In a recent report, over 1,000 Lexmark printers were discovered to have misconfigured settings that left the devices accessible to anyone on the internet. While a relatively low number, many of these printers were connected to business and educational organizations—and even government entities. Neither Lexmark nor the organizations involved have responded to the report as of the time of publication.
According to the report, the printers lacked passwords for their user interfaces, allowing any individual to enter the device’s IP address and access the UI. From there, the “attacker” can then set up their own passwords to essentially take control of the printer.

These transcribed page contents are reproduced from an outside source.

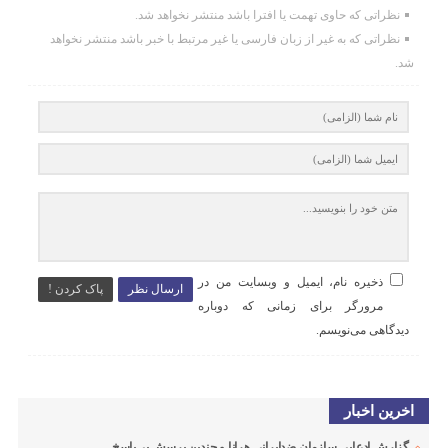
نظراتی که حاوی تهمت یا افترا باشد منتشر نخواهد شد.
نظراتی که به غیر از زبان فارسی یا غیر مرتبط با خبر باشد منتشر نخواهد
شد.
ذخیره نام، ایمیل و وبسایت من در
ارسال نظر
پاک کردن !
مرورگر برای زمانی که دوباره
دیدگاهی می‌نویسم.
اخرین اخبار
گزارش ادعایی سازمان ضدایرانی هرانا و چندین پرسش بی‌پاسخ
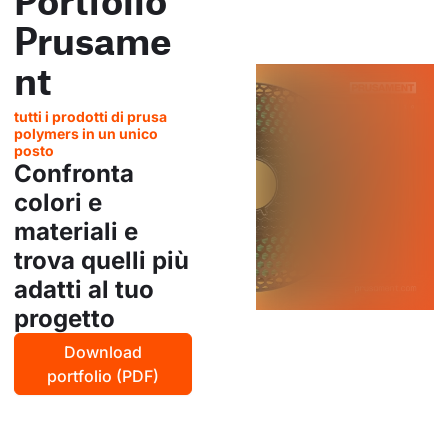
Prusame
nt
tutti i prodotti di prusa
polymers in un unico
posto
Confronta
colori e
materiali e
trova quelli più
adatti al tuo
progetto
Download
portfolio (PDF)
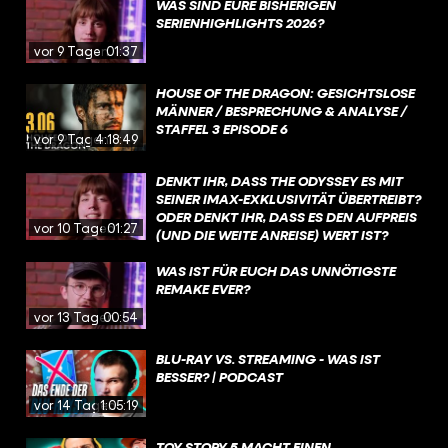
WAS SIND EURE BISHERIGEN
SERIENHIGHLIGHTS 2026?
vor 9 Tagen
01:37
HOUSE OF THE DRAGON: GESICHTSLOSE
MÄNNER / BESPRECHUNG & ANALYSE /
STAFFEL 3 EPISODE 6
vor 9 Tagen
4:18:49
DENKT IHR, DASS THE ODYSSEY ES MIT
SEINER IMAX-EXKLUSIVITÄT ÜBERTREIBT?
ODER DENKT IHR, DASS ES DEN AUFPREIS
vor 10 Tagen
01:27
(UND DIE WEITE ANREISE) WERT IST?
WAS IST FÜR EUCH DAS UNNÖTIGSTE
REMAKE EVER?
vor 13 Tagen
00:54
BLU-RAY VS. STREAMING - WAS IST
BESSER? | PODCAST
vor 14 Tagen
1:05:19
TOY STORY 5 MACHT EINEN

In aworst-case scenario, this exposed device could provide a backdoor into an organization’s network.
Misconfigured security settings for Internet of Things (IoT) devices are an all too often-occurring flaw. Both manufacturers and users often underestimate the impact of misconfigured devices, as security can often be considered low-priority for many device manufacturers. However, many of the most devastating IoT attacks, including the Mirai and Persirai botnets, were so effective in part because of weak passwords and default security settings.
Users and organizations can avoid these incidents by implementing IoT security best practices, which include:
Always change the default credentials as soon as they are put to use. A strong password can add a layer of security that makes it more difficult for attackers to penetrate.
Many devices also come with security features. As with the use of stronger credentials, the proper configuration of built-in settings can provide additional security for connected devices.
Weak credentials are not the only method in which an attacker can compromise connected devices. Often, cybercriminals can also exploit vulnerabilities in outdated device software. Most reputable device manufacturers regularly release updates that address these vulnerabilities. Ensuring that the device firmware is updated to the latest version minimizes the chance of vulnerability exploitation.